#### Task material

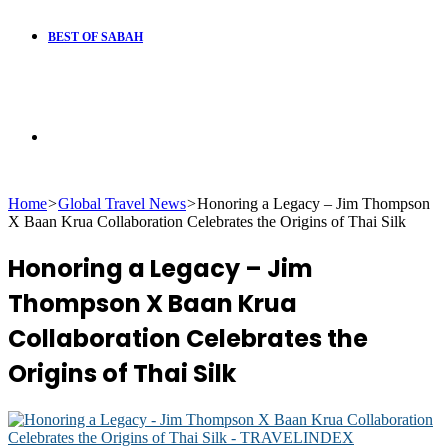
BEST OF SABAH
Search
Home
>
Global Travel News
>
Honoring a Legacy – Jim Thompson
for
X Baan Krua Collaboration Celebrates the Origins of Thai Silk
Honoring a Legacy – Jim
Thompson X Baan Krua
Collaboration Celebrates the
Origins of Thai Silk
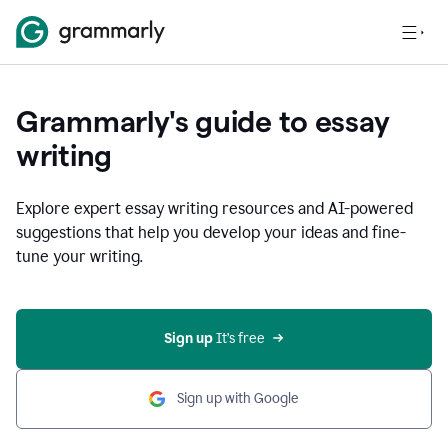
Grammarly's guide to essay
writing
Explore expert essay writing resources and AI-powered
suggestions that help you develop your ideas and fine-
tune your writing.
Sign up
 It’s free
Sign up with Google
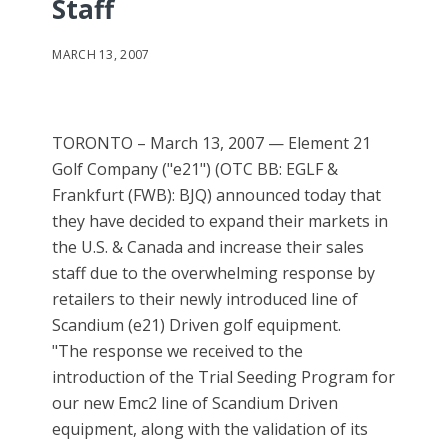
Staff
MARCH 13, 2007
TORONTO – March 13, 2007 — Element 21
Golf Company ("e21") (OTC BB: EGLF &
Frankfurt (FWB): BJQ) announced today that
they have decided to expand their markets in
the U.S. & Canada and increase their sales
staff due to the overwhelming response by
retailers to their newly introduced line of
Scandium (e21) Driven golf equipment.
"The response we received to the
introduction of the Trial Seeding Program for
our new Emc2 line of Scandium Driven
equipment, along with the validation of its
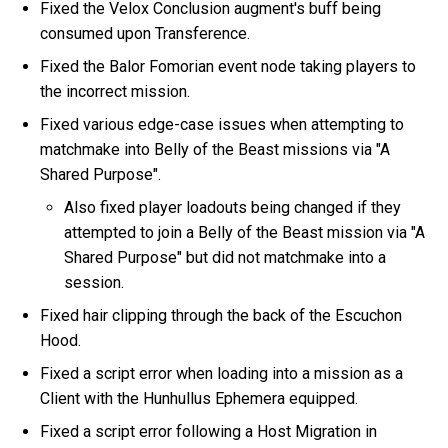
Fixed the Velox Conclusion augment's buff being
consumed upon Transference.
Fixed the Balor Fomorian event node taking players to
the incorrect mission.
Fixed various edge-case issues when attempting to
matchmake into Belly of the Beast missions via "A
Shared Purpose".
Also fixed player loadouts being changed if they
attempted to join a Belly of the Beast mission via "A
Shared Purpose" but did not matchmake into a
session.
Fixed hair clipping through the back of the Escuchon
Hood.
Fixed a script error when loading into a mission as a
Client with the Hunhullus Ephemera equipped.
Fixed a script error following a Host Migration in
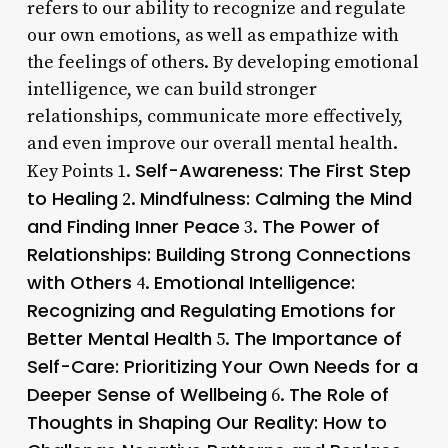
refers to our ability to recognize and regulate
our own emotions, as well as empathize with
the feelings of others. By developing emotional
intelligence, we can build stronger
relationships, communicate more effectively,
and even improve our overall mental health.
Self-Awareness: The First Step
Key Points 1.
to Healing
Mindfulness: Calming the Mind
2.
and Finding Inner Peace
The Power of
3.
Relationships: Building Strong Connections
with Others
Emotional Intelligence:
4.
Recognizing and Regulating Emotions for
Better Mental Health
The Importance of
5.
Self-Care: Prioritizing Your Own Needs for a
Deeper Sense of Wellbeing
The Role of
6.
Thoughts in Shaping Our Reality: How to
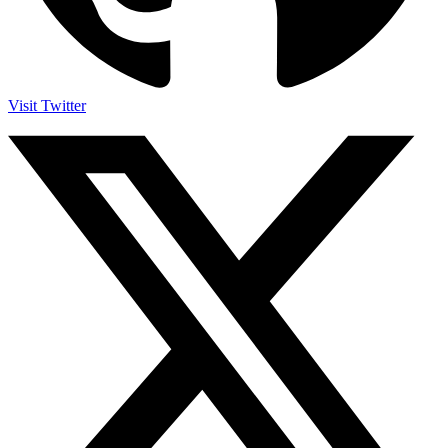
Visit Twitter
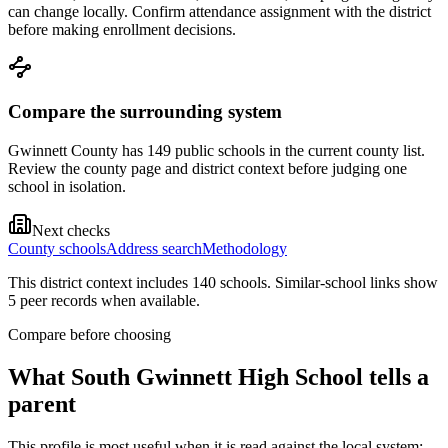
can change locally. Confirm attendance assignment with the district
before making enrollment decisions.
Compare the surrounding system
Gwinnett County has 149 public schools in the current county list.
Review the county page and district context before judging one
school in isolation.
Next checks
County schools
Address search
Methodology
This district context includes
140
school
s
. Similar-school links show
5
peer record
s
when available.
Compare before choosing
What
South Gwinnett High School
tells a
parent
This profile is most useful when it is read against the local system:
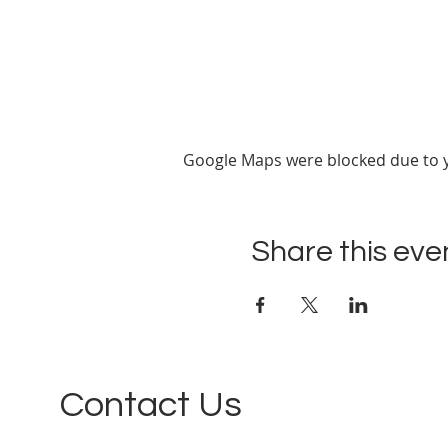
Google Maps were blocked due to yo
Share this eve
Contact Us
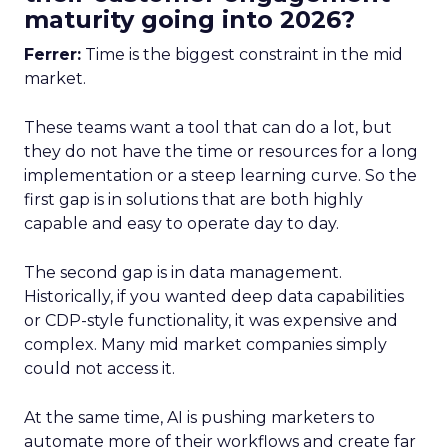
maturity going into 2026?
Ferrer:
Time is the biggest constraint in the mid
market.
These teams want a tool that can do a lot, but
they do not have the time or resources for a long
implementation or a steep learning curve. So the
first gap is in solutions that are both highly
capable and easy to operate day to day.
The second gap is in data management.
Historically, if you wanted deep data capabilities
or CDP-style functionality, it was expensive and
complex. Many mid market companies simply
could not access it.
At the same time, AI is pushing marketers to
automate more of their workflows and create far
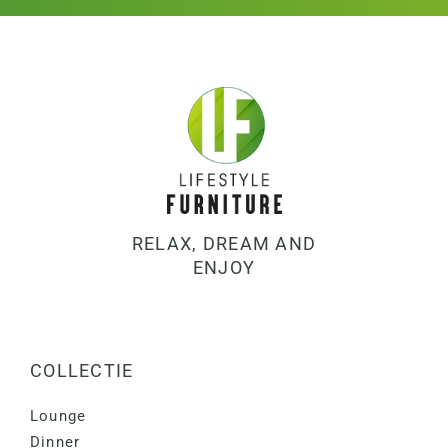
RELAX, DREAM AND
ENJOY
COLLECTIE
Lounge
Dinner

########

Work instruction:
Retype verbatim only the lines beginning with the line that contains "Historically, if you" and ending with the last line of the listing above; pictures are to be excluded.

Written answer:
Historically, if you wanted deep data capabilities
or CDP-style functionality, it was expensive and
complex. Many mid market companies simply
could not access it.
At the same time, AI is pushing marketers to
automate more of their workflows and create far
RELAX, DREAM AND
ENJOY
COLLECTIE
Lounge
Dinner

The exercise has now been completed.